The differences of PDDL in comparison to STRIPS are
The PRECONDITION may be an arbitrary Boolean combination of atomic facts
about the state variables.
Atomic facts say something about one state variable,
for example a=0 or b=1.
A precondition could for example be (a=1)∨¬(b=1∧c=0).
Instead of the unconditional assignments represented by ADD and DELETE,
the effects may be conditional. This means that the effects are
of the form,
IF condition THEN a := v
where the condition is a Boolean combination of facts.
STRIPS corresponds to PDDL with trivial conditions that are always true (the condition is the constant TRUE).
Goals may be Boolean combinations of atomic facts (formulas).
PDDL can be reduced to STRIPS, but
there is NO one to one correspondence between the PDDL actions and
the STRIPS actions, because several STRIPS actions may be needed for
one PDDL action, and
the set of STRIPS actions may have a size that is exponential
in the size of the set of PDDL actions. This is because
a PDDL action may need to be reduced to an exponential number of STRIPS
actions. For example, a PDDL action with effects
IF a_{1}=0 THEN a_{1} := 1
IF a_{1}=1 THEN a_{1} := 0
IF a_{2}=0 THEN a_{2} := 1
IF a_{2}=1 THEN a_{2} := 0
...
IF a_{n}=0 THEN a_{n} := 1
IF a_{n}=1 THEN a_{n} := 0
corresponds to 2^{n} STRIPS actions because the effects of
the actions are different in 2^{n} different classes of states,
and for each class of state a different STRIPS action is needed.

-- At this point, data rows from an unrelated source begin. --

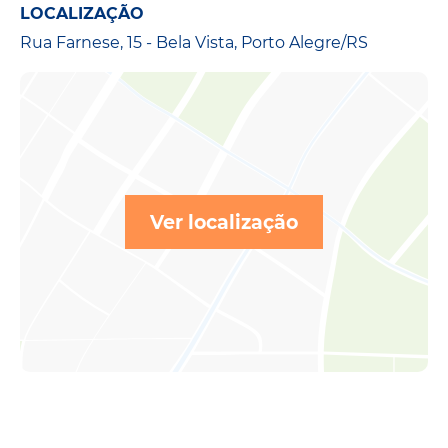
LOCALIZAÇÃO
Rua Farnese, 15 - Bela Vista, Porto Alegre/RS
Ver localização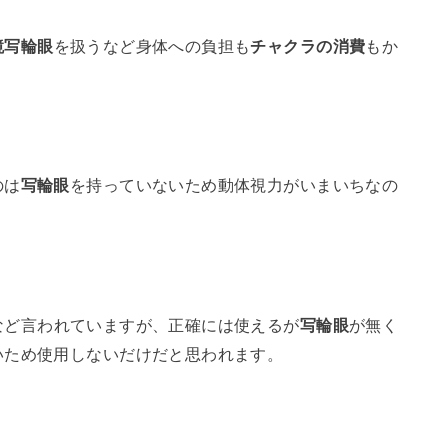
鏡写輪眼
を扱うなど身体への負担も
チャクラの消費
もか
のは
写輪眼
を持っていないため動体視力がいまいちなの
など言われていますが、正確には使えるが
写輪眼
が無く
いため使用しないだけだと思われます。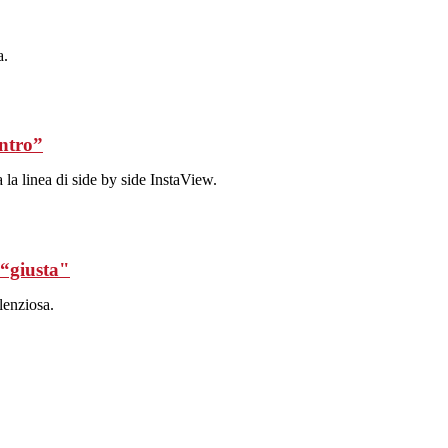
a.
entro”
 la linea di side by side InstaView.
 “giusta"
ilenziosa.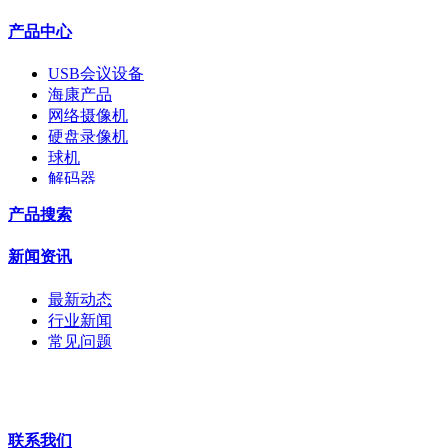
产品中心
USB会议设备
海康产品
网络摄像机
硬盘录像机
球机
解码器
交换机
产品搜索
配件
监视器
新闻资讯
拼接屏
执法记录仪
最新动态
安检门
行业新闻
工程宝
常见问题
海康机器人
华为产品
联系我们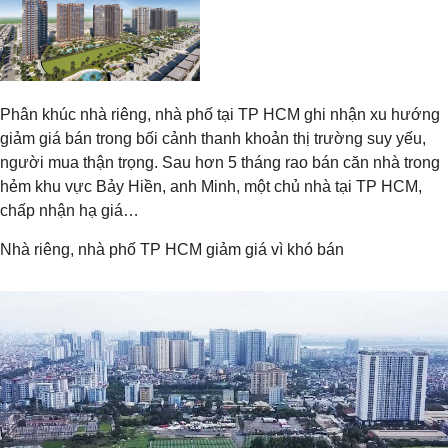
Phân khúc nhà riêng, nhà phố tại TP HCM ghi nhận xu hướng
giảm giá bán trong bối cảnh thanh khoản thị trường suy yếu,
người mua thận trọng. Sau hơn 5 tháng rao bán căn nhà trong
hẻm khu vực Bảy Hiền, anh Minh, một chủ nhà tại TP HCM,
chấp nhận hạ giá…
Nhà riêng, nhà phố TP HCM giảm giá vì khó bán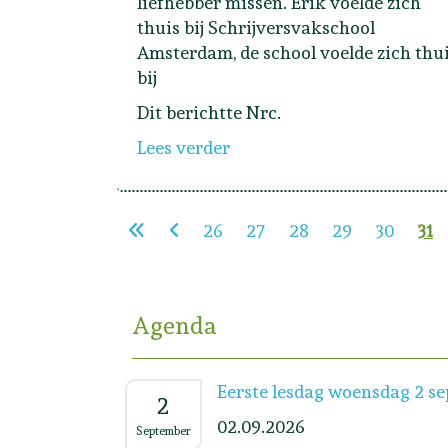
liefhebber missen. Erik voelde zich
thuis bij Schrijversvakschool
Amsterdam, de school voelde zich thu
bij
Dit berichtte Nrc.
Lees verder
26
27
28
29
30
31
Agenda
Eerste lesdag woensdag 2 s
2
02.09.2026
September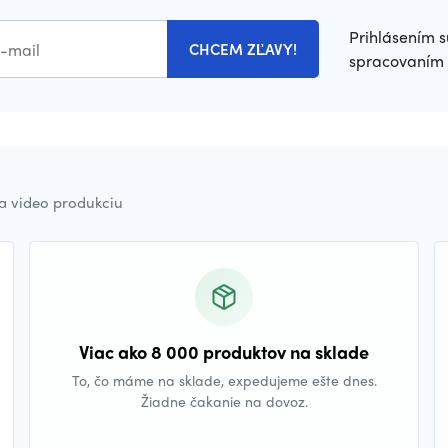
Prihlásením s
CHCEM ZĽAVY!
spracovaním 
a video produkciu
Viac ako 8 000 produktov na sklade
To, čo máme na sklade, expedujeme ešte dnes.
Žiadne čakanie na dovoz.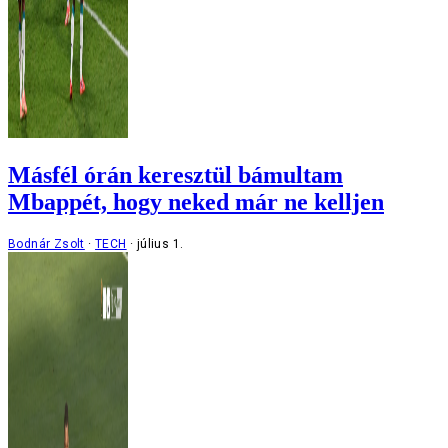
Másfél órán keresztül bámultam
Mbappét, hogy neked már ne kelljen
Bodnár Zsolt
TECH
július 1.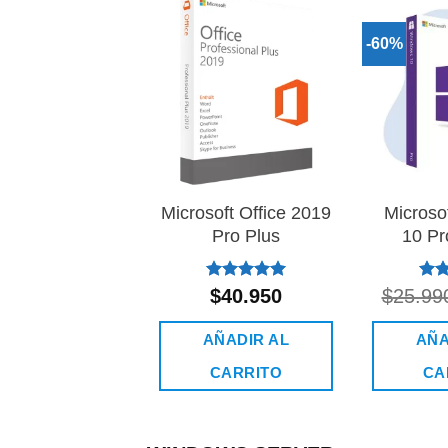
-60%
Añadir
a la
lista de
deseos
Microsoft Office 2019
Microso
Pro Plus
10 Pr
Valorado
Valo
$
40.950
$
25.99
con
5.00
co
de 5
de 
AÑADIR AL
AÑA
CARRITO
CA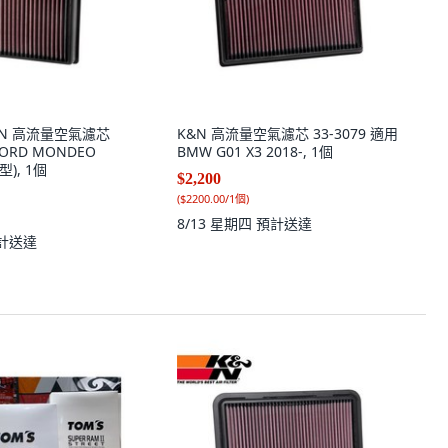
&N 高流量空氣濾芯
K&N 高流量空氣濾芯 33-3079 適用
FORD MONDEO
BMW G01 X3 2018-, 1個
型), 1個
$2,200
(
$2200.00/1個
)
8/13 星期四
預計送達
計送達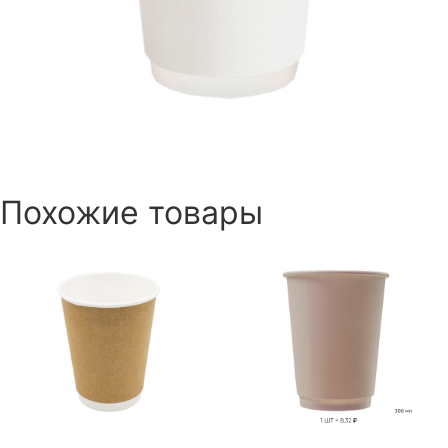
Похожие товары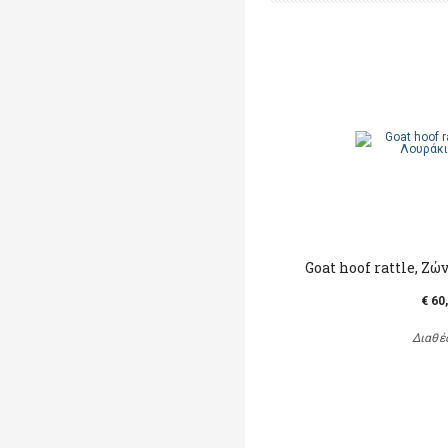
Goat hoof rattle, Ζώ
€ 60
Διαθέ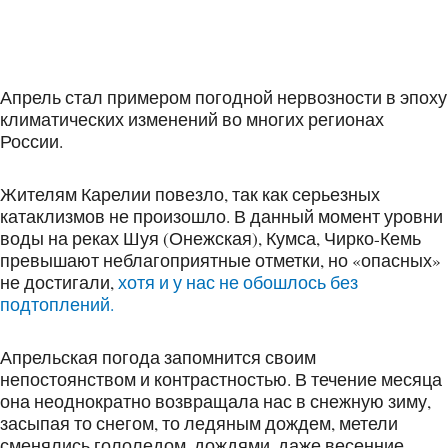
Апрель стал примером погодной нервозности в эпоху
климатических изменений во многих регионах
России.
Жителям Карелии повезло, так как серьезных
катаклизмов не произошло. В данный момент уровни
воды на реках Шуя (Онежская), Кумса, Чирко-Кемь
превышают неблагоприятные отметки, но «опасных»
не достигали,
хотя и у нас не обошлось без
подтоплений.
Апрельская погода запомнится своим
непостоянством и контрастностью. В течение месяца
она неоднократно возвращала нас в снежную зиму,
засыпая то снегом, то ледяным дождем, метели
сменялись гололедом, дождями, даже весенние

Representation of actions in the propositional logic
All possible actions can be represented as formulas in the propositional logic.
This includes all STRIPS and PDDL actions, and also further actions that cannot
be represented in (deterministic variants) of PDDL.
The logic representation of actions is useful for various powerful logic-based
search methods which we will be describing later in detail.
Here we restrict to Boolean state variables, and will denote the atomic facts a=0 and a=1 respectively by a and ¬a.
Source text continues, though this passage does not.